Bot flag requested: (Y/N): Y
Programming language(s): Python
Fæ (talk) 11:12, 22 May 2013 (UTC)
Discussion
- Not sure if the template is correct—the images do not come directly from NOAA, but from NCEP (National Centers for Environmental Prediction) — other than that, I'm quite OK with the way files are uploaded. odder (talk) 12:21, 22 May 2013 (UTC)
- Categories now changed from using "NOAA" to "NCEP". In theory the NCEP is a child of the "National Weather Service" (previously "Weather Bureau") which itself is a child of "NOAA". I would suggest avoiding making the category tree over-hierarchical until it starts to appear over-loaded or might be misleading. --Fæ (talk) 06:11, 24 May 2013 (UTC)
- Looks OK for me. --EugeneZelenko (talk) 14:35, 22 May 2013 (UTC)
- Files should have more categories. A category for the day and a category for the type. Also, are you going to upload the Daily Weather Map Weekly PDF Files? The pdfs contain vectorized maps.Smallman12q (talk) 00:58, 24 May 2013 (UTC)
- The categories can be added quickly enough. The types are selected in the ingestion template and I will tweak it to include a NOAA weather map type category automatically. I am less certain about the value of a day category, my original thoughts on this were that the files are strictly named, with ISO format date at the beginning, so any particular month or day's worth of images (there are 5 types for each day) can be easily found by scrolling through the alphanumerically sorted category of the year, and a breakdown further than year would be superfluous. I'm happy to include day categories if the benefits of doing so are a bit clearer to me. In the longer term I would like a navigation template (possibly automated as part of the ingestion template) to provide a link to the other map types for the day, yesterday and tomorrow's image. I am deferring this until either I get to grips with Lua, or another volunteer can take a look at it; certainly it is a more long term improvement that can be worked out once the archive backlog is uploaded (one of the benefits of using an ingestion template is that tweaks like this can happen on the template rather than across 20,000 files ).

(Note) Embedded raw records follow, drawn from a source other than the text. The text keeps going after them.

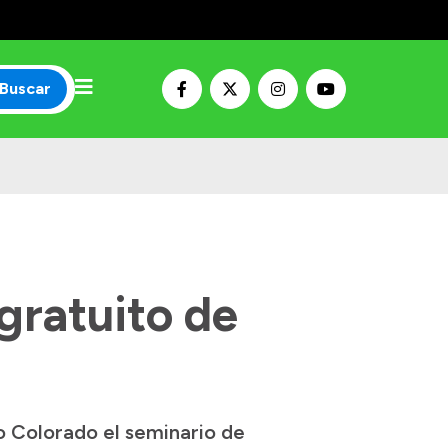
Buscar
gratuito de
ío Colorado el seminario de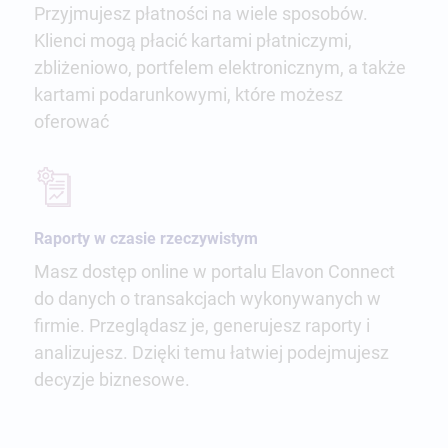
Przyjmujesz płatności na wiele sposobów.
Klienci mogą płacić kartami płatniczymi,
zbliżeniowo, portfelem elektronicznym, a także
kartami podarunkowymi, które możesz
oferować
Raporty w czasie rzeczywistym
Masz dostęp online w portalu Elavon Connect
do danych o transakcjach wykonywanych w
firmie. Przeglądasz je, generujesz raporty i
analizujesz. Dzięki temu łatwiej podejmujesz
decyzje biznesowe.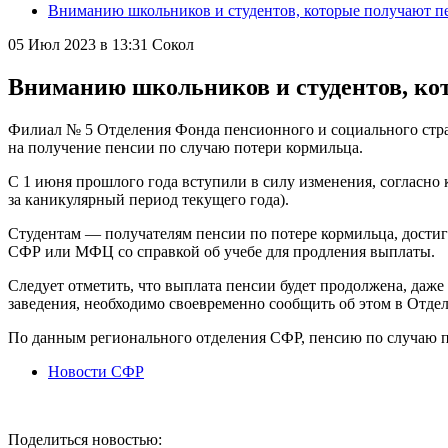
Вниманию школьников и студентов, которые получают п
05 Июл 2023 в 13:31
Сокол
Вниманию школьников и студентов, ко
Филиал № 5 Отделения Фонда пенсионного и социального стра
на получение пенсии по случаю потери кормильца.
С 1 июня прошлого года вступили в силу изменения, согласно к
за каникулярный период текущего года).
Студентам — получателям пенсии по потере кормильца, достиг
СФР или МФЦ со справкой об учебе для продления выплаты.
Следует отметить, что выплата пенсии будет продолжена, даже
заведения, необходимо своевременно сообщить об этом в Отде
По данным регионального отделения СФР, пенсию по случаю по
Новости СФР
Поделиться новостью: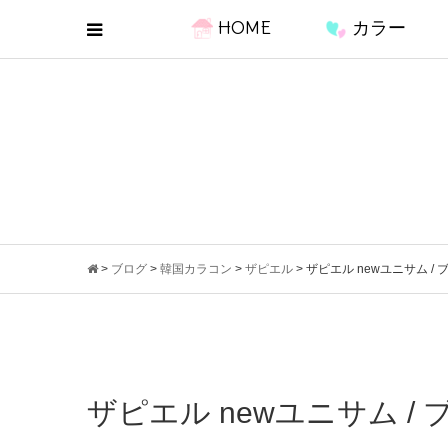
HOME
カラー
>
ブログ
>
韓国カラコン
>
ザピエル
>
ザピエル newユニサム / 
ザピエル newユニサム /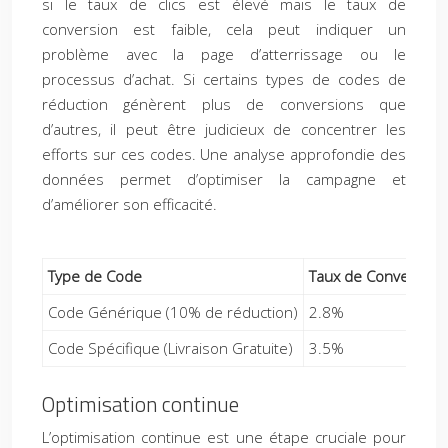
si le taux de clics est élevé mais le taux de
conversion est faible, cela peut indiquer un
problème avec la page d’atterrissage ou le
processus d’achat. Si certains types de codes de
réduction génèrent plus de conversions que
d’autres, il peut être judicieux de concentrer les
efforts sur ces codes. Une analyse approfondie des
données permet d’optimiser la campagne et
d’améliorer son efficacité.
Type de Code
Taux de Conversion
Code Générique (10% de réduction)
2.8%
Code Spécifique (Livraison Gratuite)
3.5%
Optimisation continue
L’optimisation continue est une étape cruciale pour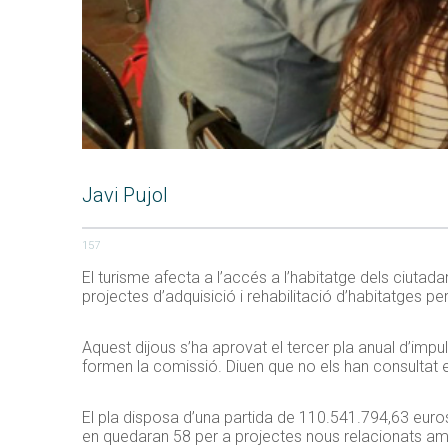
Javi Pujol
157
El turisme afecta a l’accés a l’habitatge dels ciutad
projectes d’adquisició i rehabilitació d’habitatges per
Aquest dijous s’ha aprovat el tercer pla anual d’impu
formen la comissió. Diuen que no els han consultat el
El pla disposa d’una partida de 110.541.794,63 euros
en quedaran 58 per a projectes nous relacionats amb 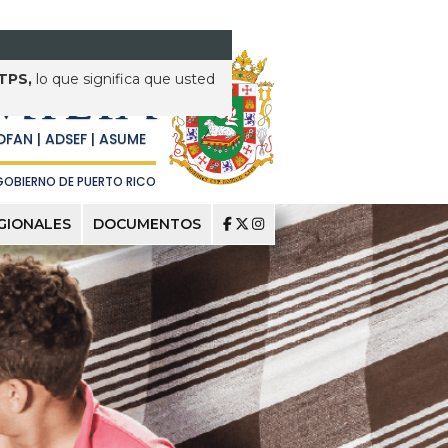
DEPARTAMENTO DE LA
TTPS,
lo que significa que usted
MILIA
DFAN | ADSEF | ASUME
GOBIERNO DE PUERTO RICO
EGIONALES
DOCUMENTOS
  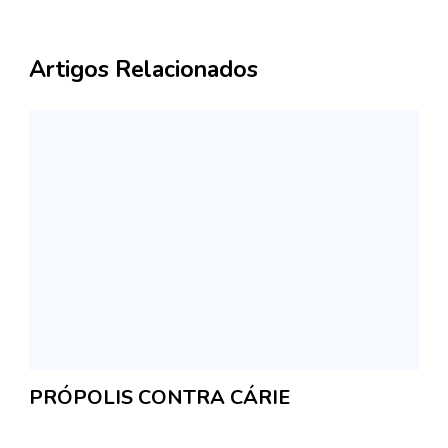
Artigos Relacionados
PRÓPOLIS CONTRA CÁRIE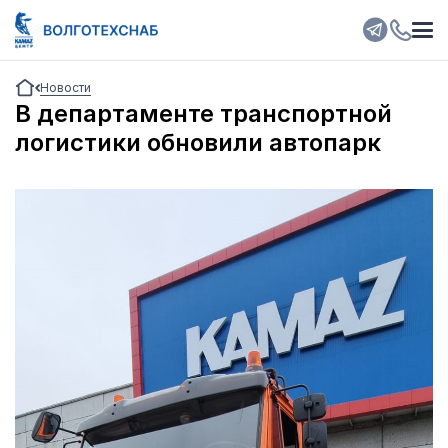
Новости
В департаменте транспортной
логистики обновили автопарк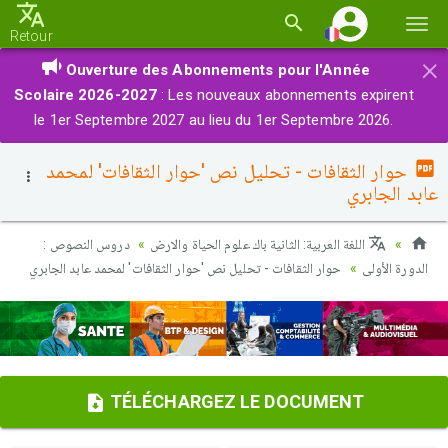
Basc
Retour
la
×
Ouverture des Abonnements pour l'Année
navi
Scolaire 2026-2027
: Les nouveaux abonnements expirent
le 1er Septembre 2027 au lieu du 1er Septembre 2026.
حوار الثقافات - تحليل نص 'حوار الثقافات' لمحمد
عابد الجابري
اللغة العربية: الثانية باك علوم الحياة والارض
دروس النصوص :
الدورة الأولى
حوار الثقافات - تحليل نص 'حوار الثقافات' لمحمد عابد الجابري
TÉLÉCHARGEZ LE DOCUMENT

- Yes, the weekly pdfs can be uploaded from the pdf page—hopefully the NCEP will stick to the recently changed naming scheme so updates can be part of the batch upload. There are not that many, as they are only available from the last week of November 2012. It would be great if these were decomposed at some point, so that the embedded vector maps are available in addition to pngs, so having the pdfs on Commons is a good start.
- Done Category:NCEP weekly weather maps and Category:NCEP weekly color weather maps. --Fæ (talk) 12:42, 24 May 2013 (UTC)

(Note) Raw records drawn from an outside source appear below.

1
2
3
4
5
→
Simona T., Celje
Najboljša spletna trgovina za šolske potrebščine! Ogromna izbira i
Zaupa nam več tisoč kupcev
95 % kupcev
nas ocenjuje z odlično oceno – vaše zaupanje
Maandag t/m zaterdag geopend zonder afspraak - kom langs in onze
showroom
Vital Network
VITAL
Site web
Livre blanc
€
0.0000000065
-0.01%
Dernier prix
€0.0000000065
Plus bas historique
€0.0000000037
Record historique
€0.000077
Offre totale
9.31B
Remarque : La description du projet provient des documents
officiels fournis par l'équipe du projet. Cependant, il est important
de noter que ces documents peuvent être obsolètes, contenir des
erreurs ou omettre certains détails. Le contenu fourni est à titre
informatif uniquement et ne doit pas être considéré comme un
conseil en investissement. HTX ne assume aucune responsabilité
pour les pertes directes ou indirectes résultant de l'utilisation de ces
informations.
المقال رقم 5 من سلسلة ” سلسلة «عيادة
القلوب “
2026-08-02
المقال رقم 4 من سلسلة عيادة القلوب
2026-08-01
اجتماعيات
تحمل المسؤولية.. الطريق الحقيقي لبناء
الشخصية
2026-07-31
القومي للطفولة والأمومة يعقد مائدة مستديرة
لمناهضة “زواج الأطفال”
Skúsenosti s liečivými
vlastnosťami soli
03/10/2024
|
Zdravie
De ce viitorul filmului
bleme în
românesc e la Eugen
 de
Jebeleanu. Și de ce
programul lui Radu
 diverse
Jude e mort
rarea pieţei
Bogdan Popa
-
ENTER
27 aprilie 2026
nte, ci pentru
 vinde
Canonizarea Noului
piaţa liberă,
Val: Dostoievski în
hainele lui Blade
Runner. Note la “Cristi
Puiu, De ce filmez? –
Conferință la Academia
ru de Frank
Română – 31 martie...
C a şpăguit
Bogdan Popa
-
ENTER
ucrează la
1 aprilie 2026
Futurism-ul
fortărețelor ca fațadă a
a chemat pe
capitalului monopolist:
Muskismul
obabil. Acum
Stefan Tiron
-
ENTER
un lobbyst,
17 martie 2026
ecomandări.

- Question-PDF versions are available at ftp://ftp.wpc.ncep.noaa.gov/dwm/ for the first week of 2003 through 2009. More historical pdfs are available at http://www.lib.noaa.gov/collections/imgdocmaps/daily_weather_maps.html .Smallman12q (talk) 17:13, 21 June 2013 (UTC)
- No problem, I'll sort these out. The weekly pdf uploading is done as a one-off manual job, rather than in a daily loop. On the surface the archives look a bit ad-hoc, but I'll investigate in a week or more and decide whether the historical archives should all be done as a custom one-off or if there is a pattern here to build in. --Fæ (talk) 19:40, 21 June 2013 (UTC)
- Just as an outside thought, I believe that a category for each day is just too much, but I would support creating monthly categories; there should be around 150 files in each category, which would make them quite useful. odder (talk) 12:44, 24 May 2013 (UTC)
- Looking at the yearly categories for single map types is useful for seeing weather patterns over the seasons, so we might actually put them both in annual and monthly categories. I think this could be done again by adapting the ingestion template rather than sticking these on every file. I'll see if I can come up with a template inclusion solution. --Fæ (talk) 12:49, 24 May 2013 (UTC)
- Categorisation by template is a Bad Idea™ (as I learnt not very long ago). I'd rather just add those categories to directly to file descriptions pages, so to let people use existing tools (CatScan, Cat-a-lot) when necessary. odder (talk) 12:55, 24 May 2013 (UTC)
- Okay, easy enough once a scheme is put up. Could you think about how the hierarchy would best work and make a suggestion here? I can then ensure future uploads fall in line, and we can easily fix the 'beta test' uploads so far. Thanks --Fæ (talk) 12:58, 24 May 2013 (UTC)
- File:2013-05-06 Color Max-min Temperature Map NOAA.png shows how — in my opinion — those images should be categorised: by type (Category:NCEP daily surface weather maps), by year (Category:2013 NCEP weather maps), by month (Category:NCEP weather maps for May 2013), and by year and type (Category:2013 NCEP daily surface weather maps). This was it should be easy to do category intersection and perform other actions necessary for good maintenance of categories and files. I also set up a whole new category tree at Category:NOAA maps. odder (talk) 20:23, 24 May 2013 (UTC)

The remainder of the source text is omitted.